| HN Mirror

Y	Hacker News new \| ask \| show \| jobs


	by cyber_kinetist 1481 days ago
	To be honest though, the practical side of things of RL can be a hit-and-miss in terms of "fun" depending on the person. It requires a lot of manual hand tuning, reward shaping, hyperparameter tuning, and general trial-and-error to make an agent do a seemingly simple-enough task, and these tricks are more heuristically and haphazardly done than what you would expect from more "conventional" programming. It is fun for the right people (who loves tinkering with stuff and also have the perseverance to continually run RL experiments that can last hours or even days). But I would imagine many getting bored by the whole experience. (Pssst.... I was one of them, switched to doing something else in the middle of grad school) By the way, RLlib is good if you want to try out simple experiments with well-established RL algorithms, but it's really awful to use when you want to modify the algorithm even just a little bit. So it's not bad for beginner-level tutorials, but once you get the basics it might be very frustrating later on. I would recommend simpler frameworks like Stable Baselines 3 (https://stable-baselines3.readthedocs.io/en/master/ ) for a much more stable experience, if you have gained a fair bit of Python/ML programming skills at hand and don't have trouble reading well-maintained library code.

2 comments

avna98 1481 days ago

RLlib maintainer here -- We've been in the process of making many API changes over the past couple months to make it easy to modify or implement custom algorithms. The full set of changes and updated docs will be released along with ray 2.0 in August!

link

cyber_kinetist 1481 days ago

Ah, good to meet here. I had experience using RLlib while participating in research back at grad school (which eventually became a SIGGRAPH conference paper this year!), and I've even sent some small pull requests before (with a different ID). Sorry if this is a bit of an off-topic comment, but I want to share some inconveniences I've experienced during using RLlib:

- The framework seems to be mainly built on the assumption that it is going to be run on a cloud machine like AWS/Azure. However, many researchers use HPC-type cluster machines which are far different from these cloud setups, and I found support for it to be lackluster in RLlib. (In our case we had 4 16-core Xeon CPUs and 1 V100 GPU per node, with multiple nodes connected via Infiniband, with CentOS 7 / OpenHPC installed and job control done via SLURM) It was quite disappointing to found out that the framework didn't support Infiniband communication at all, since these are really costly to have (for good reason!). I also found that allocating workers based on lower-level details like affinity/NUMA to be very cumbersome, since the API assumes you want to "auto-assign" your workers automatically instead of "pinning" it manually for the highest performance. (The last time I've used RLlib I looked at placement groups to do this but found it too confusing.) Running your environments NUMA-aware can be crucial for having the best performance when you're running heavy custom-made environments in C++. I did some experiments and found out that parallelizing the environment on the C++ side (via threading) on each NUMA mode was much faster than blindly running one process per physical CPU core (which is what RLlib defaults to. You can hack a bit and write your VecEnv on the C++ side but this messes up lots of assumptions RLlib makes and creates a whole lot of other issues in the code.) Seeing promising solutions like Envpool (https://github.com/sail-sg/envpool) coming up I think these issues with parallelizing environments can be improved.
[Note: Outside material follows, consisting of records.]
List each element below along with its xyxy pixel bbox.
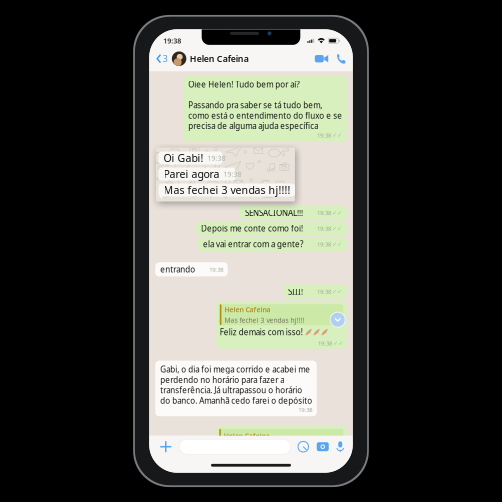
- staticText: Oiee Helen! Tudo bem por aí?: [188, 79, 299, 90]
- staticText: 19:38: [294, 185, 312, 195]
- button[interactable]: Voice call: [331, 54, 346, 64]
- staticText: 19:38: [317, 240, 331, 248]
- staticText: Depois me conte como foi!: [201, 223, 303, 234]
- staticText: 19:38: [317, 131, 331, 139]
- staticText: 19:38: [317, 288, 331, 296]
- staticText: ✓✓: [332, 225, 342, 232]
- staticText: SENSACIONAL!!!: [245, 207, 303, 218]
- button[interactable]: Voice message: [337, 441, 344, 452]
- staticText: 19:38: [318, 339, 332, 347]
- button[interactable]: Attach: [158, 439, 173, 454]
- staticText: Gabi, o dia foi mega corrido e acabei me: [160, 364, 310, 375]
- staticText: 19:38: [317, 209, 331, 217]
- staticText: SIII!: [288, 286, 303, 297]
- staticText: ✓✓: [332, 209, 342, 216]
- staticText: Helen Cafeina: [224, 305, 270, 314]
- staticText: Mas fechei 3 vendas hj!!!!: [164, 183, 290, 197]
- staticText: Helen Cafeina: [224, 431, 270, 440]
- staticText: do banco. Amanhã cedo farei o depósito: [160, 395, 312, 406]
- staticText: 19:38: [298, 406, 312, 414]
- staticText: Feliz demais com isso!: [220, 327, 303, 338]
- staticText: 19:38: [209, 265, 223, 273]
- staticText: perdendo no horário para fazer a: [160, 374, 284, 385]
- staticText: 19:38: [224, 169, 242, 179]
- staticText: ✓✓: [333, 340, 343, 347]
- staticText: transferência. Já ultrapassou o horário: [160, 385, 302, 396]
- button[interactable]: Camera: [317, 442, 329, 451]
- staticText: 3: [163, 53, 168, 65]
- staticText: como está o entendimento do fluxo e se: [188, 110, 342, 121]
- button[interactable]: Back: [156, 53, 172, 65]
- staticText: ela vai entrar com a gente?: [203, 239, 303, 250]
- staticText: Helen Cafeina: [190, 53, 249, 65]
- button[interactable]: Scroll to bottom: [329, 311, 347, 329]
- staticText: ✓✓: [332, 132, 342, 139]
- staticText: entrando: [160, 264, 195, 275]
- staticText: Parei agora: [164, 167, 220, 181]
- staticText: Oi Gabi!: [164, 151, 204, 165]
- staticText: ✓✓: [332, 241, 342, 248]
- button[interactable]: Stickers: [298, 441, 309, 452]
- button[interactable]: Helen Cafeina: [172, 51, 249, 66]
- staticText: Mas fechei 3 vendas hj!!!!: [224, 316, 304, 325]
- staticText: 19:38: [208, 153, 226, 163]
- staticText: ✓✓: [332, 288, 342, 295]
- button[interactable]: Video call: [312, 55, 331, 63]
- staticText: precisa de alguma ajuda específica: [188, 121, 318, 132]
- staticText: 19:38: [163, 36, 181, 46]
- staticText: 19:38: [317, 224, 331, 232]
- staticText: Passando pra saber se tá tudo bem,: [188, 100, 322, 111]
- As I've said before, the framework is very easy to do simple and established things, but becomes very hard when you try to do anything custom, like modifying RL algorithms to fit in your research. What I needed to do was to simply modify the PPO algorithm to do some custom learning step inside each epoch, and still found it surprisingly hard. Using the whole declarative "Observable-like" API approach to write RL code in Python was incredibly painful, since you have no way to debug any of your code, and also have no idea that your code is correct until you run your whole RL pipeline until 30 minutes into your training you get a strange TypeError. (Got some of the horror flashbacks from when I was using modern JS and Angular, but in a much worse form) I get the feeling that the overall codebase is incredibly complex, uses too many weird dark Python metaprogramming tricks, and is a pain to navigate and extend, compared to other much cleaner solutions like Stable Baselines 3... (they aren't as "general" of a solution as RLlib, but can be more easily modified towards one's needs). Maybe my needs were a bit special, so it might have been much better if I had hand-rolled my PPO implementation with torch.distributed... (if I just had more time...)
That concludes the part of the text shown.